→ WHAT IS REQUIRED
Starting at the top of the data and ending with the line that holds "Spracovanie osobných údajov.", transcribe each line exactly; include both ends.

Extracted data entries
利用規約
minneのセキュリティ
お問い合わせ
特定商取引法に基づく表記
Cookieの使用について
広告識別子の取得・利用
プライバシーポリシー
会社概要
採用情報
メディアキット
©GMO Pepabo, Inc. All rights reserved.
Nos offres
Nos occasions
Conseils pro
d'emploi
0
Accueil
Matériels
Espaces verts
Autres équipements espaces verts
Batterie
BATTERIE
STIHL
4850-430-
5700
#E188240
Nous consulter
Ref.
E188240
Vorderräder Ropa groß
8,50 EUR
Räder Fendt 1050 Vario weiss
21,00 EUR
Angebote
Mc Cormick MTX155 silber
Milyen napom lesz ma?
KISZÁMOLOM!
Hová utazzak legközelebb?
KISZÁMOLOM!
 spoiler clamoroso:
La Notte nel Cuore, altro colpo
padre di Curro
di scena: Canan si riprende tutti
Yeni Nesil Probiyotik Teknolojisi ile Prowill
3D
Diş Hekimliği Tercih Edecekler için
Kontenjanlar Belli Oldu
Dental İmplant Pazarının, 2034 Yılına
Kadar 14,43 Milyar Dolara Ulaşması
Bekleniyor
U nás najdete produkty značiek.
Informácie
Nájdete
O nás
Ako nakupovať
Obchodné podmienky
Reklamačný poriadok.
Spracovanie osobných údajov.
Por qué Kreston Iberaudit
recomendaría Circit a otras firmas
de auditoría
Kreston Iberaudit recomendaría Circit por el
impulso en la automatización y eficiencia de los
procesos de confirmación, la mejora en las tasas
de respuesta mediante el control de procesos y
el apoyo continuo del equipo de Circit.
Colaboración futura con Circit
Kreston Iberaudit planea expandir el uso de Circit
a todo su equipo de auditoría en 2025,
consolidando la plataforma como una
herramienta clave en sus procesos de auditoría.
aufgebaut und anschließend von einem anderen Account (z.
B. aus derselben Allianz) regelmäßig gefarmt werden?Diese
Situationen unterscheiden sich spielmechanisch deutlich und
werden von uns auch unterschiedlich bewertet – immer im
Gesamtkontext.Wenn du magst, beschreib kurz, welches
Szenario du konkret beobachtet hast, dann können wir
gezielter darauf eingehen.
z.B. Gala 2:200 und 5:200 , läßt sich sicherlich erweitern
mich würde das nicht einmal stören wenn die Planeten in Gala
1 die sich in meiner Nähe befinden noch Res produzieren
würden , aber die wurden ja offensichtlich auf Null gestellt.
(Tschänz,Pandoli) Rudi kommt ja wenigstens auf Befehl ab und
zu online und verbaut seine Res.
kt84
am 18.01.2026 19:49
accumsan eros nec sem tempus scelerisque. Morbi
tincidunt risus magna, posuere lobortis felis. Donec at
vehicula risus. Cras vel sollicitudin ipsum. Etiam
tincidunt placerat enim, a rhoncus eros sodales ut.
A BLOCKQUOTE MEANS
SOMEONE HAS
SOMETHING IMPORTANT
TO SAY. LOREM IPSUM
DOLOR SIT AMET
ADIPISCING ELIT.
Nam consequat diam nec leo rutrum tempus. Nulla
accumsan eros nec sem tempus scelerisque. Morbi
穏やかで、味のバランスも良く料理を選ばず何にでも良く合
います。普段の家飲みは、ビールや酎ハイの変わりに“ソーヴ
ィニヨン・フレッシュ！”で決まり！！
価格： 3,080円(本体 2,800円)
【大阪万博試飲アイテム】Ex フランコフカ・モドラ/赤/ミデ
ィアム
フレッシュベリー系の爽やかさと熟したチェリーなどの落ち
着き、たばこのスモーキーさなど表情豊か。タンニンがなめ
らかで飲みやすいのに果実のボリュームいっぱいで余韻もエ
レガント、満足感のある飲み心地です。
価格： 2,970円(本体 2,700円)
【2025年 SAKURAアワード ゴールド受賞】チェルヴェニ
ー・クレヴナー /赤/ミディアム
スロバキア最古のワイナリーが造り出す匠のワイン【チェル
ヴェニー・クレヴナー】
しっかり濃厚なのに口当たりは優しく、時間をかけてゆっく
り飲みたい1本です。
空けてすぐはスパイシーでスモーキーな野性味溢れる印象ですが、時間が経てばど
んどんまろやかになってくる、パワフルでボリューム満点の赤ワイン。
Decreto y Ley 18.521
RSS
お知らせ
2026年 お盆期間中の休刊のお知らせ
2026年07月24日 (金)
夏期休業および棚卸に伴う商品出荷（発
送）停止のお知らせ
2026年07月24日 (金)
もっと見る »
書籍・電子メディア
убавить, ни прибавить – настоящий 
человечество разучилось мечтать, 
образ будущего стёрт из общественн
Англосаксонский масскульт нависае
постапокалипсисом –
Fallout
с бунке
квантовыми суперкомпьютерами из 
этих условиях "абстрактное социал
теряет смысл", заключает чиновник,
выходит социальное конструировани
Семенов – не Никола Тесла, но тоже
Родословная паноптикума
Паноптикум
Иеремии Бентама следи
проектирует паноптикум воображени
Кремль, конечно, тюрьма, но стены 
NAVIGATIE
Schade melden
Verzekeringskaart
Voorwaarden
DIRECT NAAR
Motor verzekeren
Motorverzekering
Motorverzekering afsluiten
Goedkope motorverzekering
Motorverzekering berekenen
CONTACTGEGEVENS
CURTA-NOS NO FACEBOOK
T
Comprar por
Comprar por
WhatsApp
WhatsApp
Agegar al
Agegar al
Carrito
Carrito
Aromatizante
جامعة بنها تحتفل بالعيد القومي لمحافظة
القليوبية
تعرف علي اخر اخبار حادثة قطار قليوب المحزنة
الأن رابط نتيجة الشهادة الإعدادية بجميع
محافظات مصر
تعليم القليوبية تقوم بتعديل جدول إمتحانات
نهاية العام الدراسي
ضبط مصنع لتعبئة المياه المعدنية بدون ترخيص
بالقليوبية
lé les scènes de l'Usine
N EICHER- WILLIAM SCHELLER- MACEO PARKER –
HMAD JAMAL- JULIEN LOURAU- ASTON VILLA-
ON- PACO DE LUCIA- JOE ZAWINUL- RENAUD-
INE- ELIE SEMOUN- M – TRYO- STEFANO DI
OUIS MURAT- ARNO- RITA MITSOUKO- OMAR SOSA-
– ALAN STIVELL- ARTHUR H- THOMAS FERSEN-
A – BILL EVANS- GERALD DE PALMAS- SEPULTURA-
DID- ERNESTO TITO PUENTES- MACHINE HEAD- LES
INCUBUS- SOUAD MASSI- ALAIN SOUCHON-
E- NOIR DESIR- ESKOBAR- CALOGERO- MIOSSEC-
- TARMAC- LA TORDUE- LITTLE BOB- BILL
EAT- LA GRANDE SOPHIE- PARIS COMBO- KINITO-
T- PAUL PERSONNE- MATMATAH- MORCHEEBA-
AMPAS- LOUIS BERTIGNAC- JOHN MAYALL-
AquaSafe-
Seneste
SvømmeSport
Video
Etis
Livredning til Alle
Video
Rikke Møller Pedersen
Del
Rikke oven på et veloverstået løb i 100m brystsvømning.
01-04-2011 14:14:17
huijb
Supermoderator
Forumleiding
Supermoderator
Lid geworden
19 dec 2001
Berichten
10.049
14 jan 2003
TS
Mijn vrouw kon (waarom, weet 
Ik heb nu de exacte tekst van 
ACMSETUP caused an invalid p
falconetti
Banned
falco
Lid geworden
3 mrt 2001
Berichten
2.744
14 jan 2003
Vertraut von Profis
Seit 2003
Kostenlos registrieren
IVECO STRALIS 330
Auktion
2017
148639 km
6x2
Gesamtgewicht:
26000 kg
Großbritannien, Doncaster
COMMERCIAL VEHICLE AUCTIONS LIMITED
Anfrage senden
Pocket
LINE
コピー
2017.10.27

→ OUTPUT BELOW
利用規約
minneのセキュリティ
お問い合わせ
特定商取引法に基づく表記
Cookieの使用について
広告識別子の取得・利用
プライバシーポリシー
会社概要
採用情報
メディアキット
©GMO Pepabo, Inc. All rights reserved.
Nos offres
Nos occasions
Conseils pro
d'emploi
0
Accueil
Matériels
Espaces verts
Autres équipements espaces verts
Batterie
BATTERIE
STIHL
4850-430-
5700
#E188240
Nous consulter
Ref.
E188240
Vorderräder Ropa groß
8,50 EUR
Räder Fendt 1050 Vario weiss
21,00 EUR
Angebote
Mc Cormick MTX155 silber
Milyen napom lesz ma?
KISZÁMOLOM!
Hová utazzak legközelebb?
KISZÁMOLOM!
 spoiler clamoroso:
La Notte nel Cuore, altro colpo
padre di Curro
di scena: Canan si riprende tutti
Yeni Nesil Probiyotik Teknolojisi ile Prowill
3D
Diş Hekimliği Tercih Edecekler için
Kontenjanlar Belli Oldu
Dental İmplant Pazarının, 2034 Yılına
Kadar 14,43 Milyar Dolara Ulaşması
Bekleniyor
U nás najdete produkty značiek.
Informácie
Nájdete
O nás
Ako nakupovať
Obchodné podmienky
Reklamačný poriadok.
Spracovanie osobných údajov.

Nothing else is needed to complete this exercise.